Argatroban, a direct thrombin inhibitor with hepatic metabolism and a short half-life (39–51 minutes), has often been used as an alternative to heparin in PCIs.11) However, its application in neuroendovascular treatment remains relatively limited. Our literature review revealed that most previously reported neuroendovascular cases involving argatroban employed an initial bolus followed by continuous infusion. However, the specific dosages varied, likely due to the absence of standardized protocols for neuroendovascular applications. Despite this variability, no ischemic or hemorrhagic complications were reported in any of the cases, underscoring the procedural safety and clinical feasibility of argatroban as an alternative anticoagulant in neurointerventional settings.
In contrast to the continuous infusion approaches reported previously, we adopted an initial bolus (200 μg/kg) followed by an intermittent administration (100 μg/kg) strategy, tailored to intraoperative ACT levels. This method, previously employed during percutaneous transluminal angioplasty for arteriovenous fistula stenosis in dialysis patients with HIT, allowed flexible and responsive anticoagulation.12,13) In our case, ACT was consistently maintained within the target range (200–300 seconds), and no perioperative complications occurred. These findings further highlight the clinical utility of argatroban’s short half-life and its compatibility with ACT-guided monitoring in neuroendovascular procedures. By allowing situation-specific control of anticoagulation, this approach may be particularly advantageous in the management of hemorrhagic cerebrovascular conditions such as dAVFs.

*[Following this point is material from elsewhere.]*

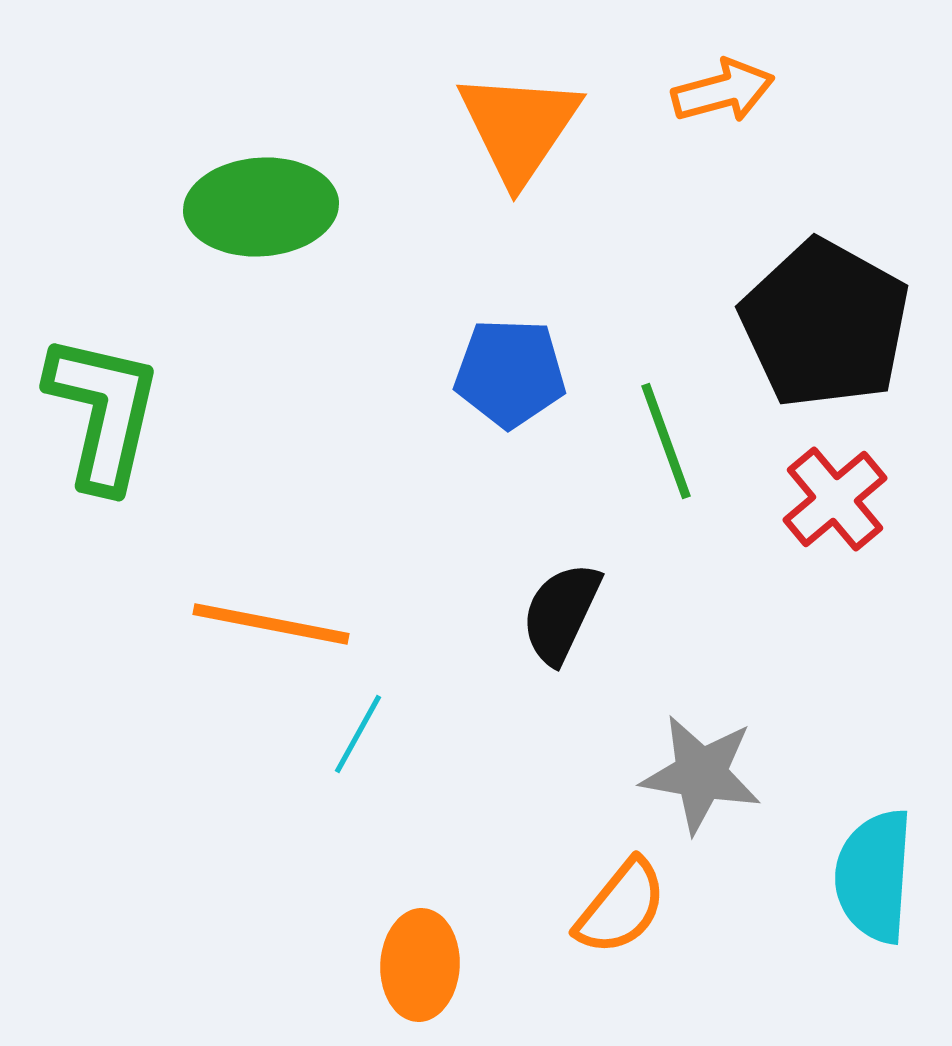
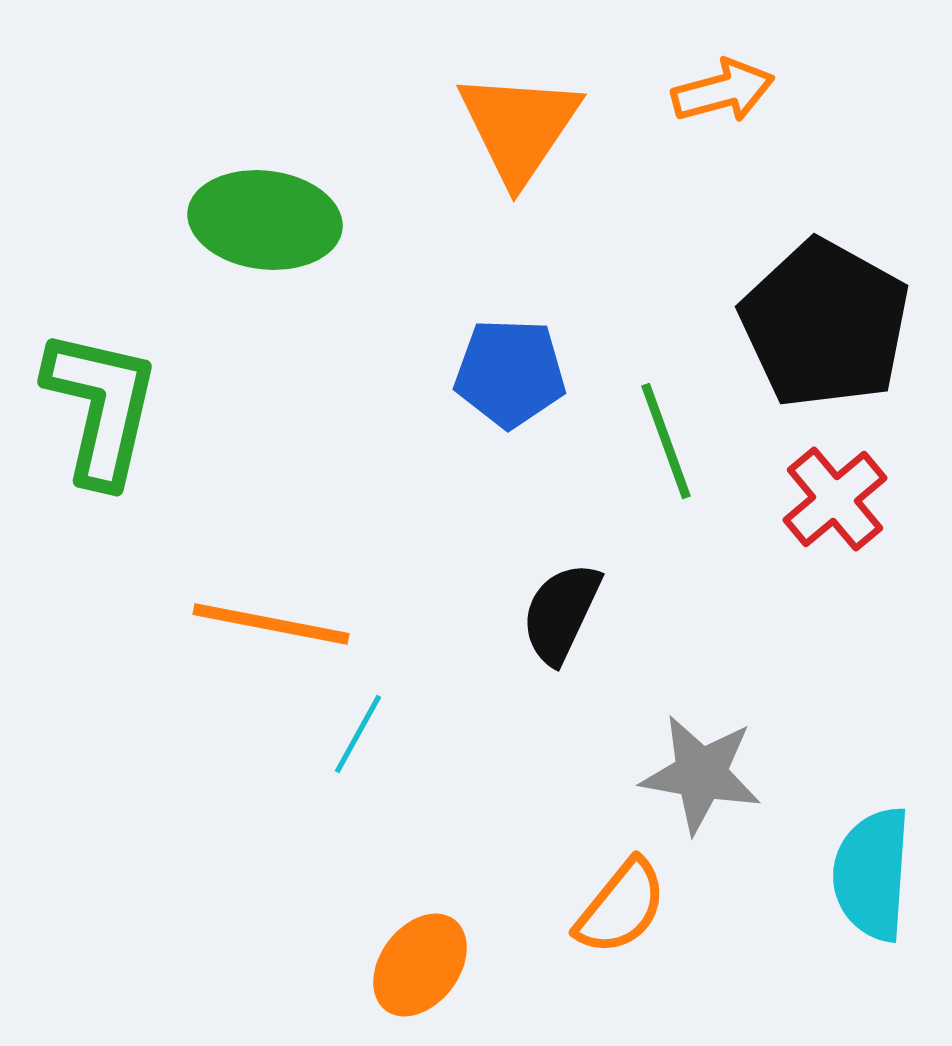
green ellipse: moved 4 px right, 13 px down; rotated 11 degrees clockwise
green L-shape: moved 2 px left, 5 px up
cyan semicircle: moved 2 px left, 2 px up
orange ellipse: rotated 34 degrees clockwise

Argatroban is a safe and effective alternative to heparin for patients with HIT undergoing urgent neuroendovascular treatment. Both continuous infusion and intermittent bolus strategies are viable when monitored with ACT. Further accumulation of cases is necessary to establish standardized dosing and monitoring protocols.
Prior to this study, the protocol was approved by the Ethics Review Board of Tokyo Women’s Medical University (Approval No. 3996).
All authors declare no conflict of interest.